(Page-level text extractions)
::::::

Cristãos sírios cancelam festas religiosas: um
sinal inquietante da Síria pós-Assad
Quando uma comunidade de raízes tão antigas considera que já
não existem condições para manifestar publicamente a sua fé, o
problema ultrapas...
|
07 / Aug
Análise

::::::

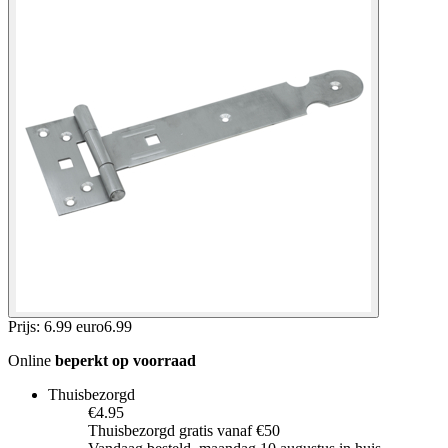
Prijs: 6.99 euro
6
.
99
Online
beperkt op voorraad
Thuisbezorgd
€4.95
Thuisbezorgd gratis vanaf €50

::::::

Exercise requirements
Your answer should consist of each line of the data above in which the word "Thuisbezorgd" occurs.

Output
Thuisbezorgd
Thuisbezorgd gratis vanaf €50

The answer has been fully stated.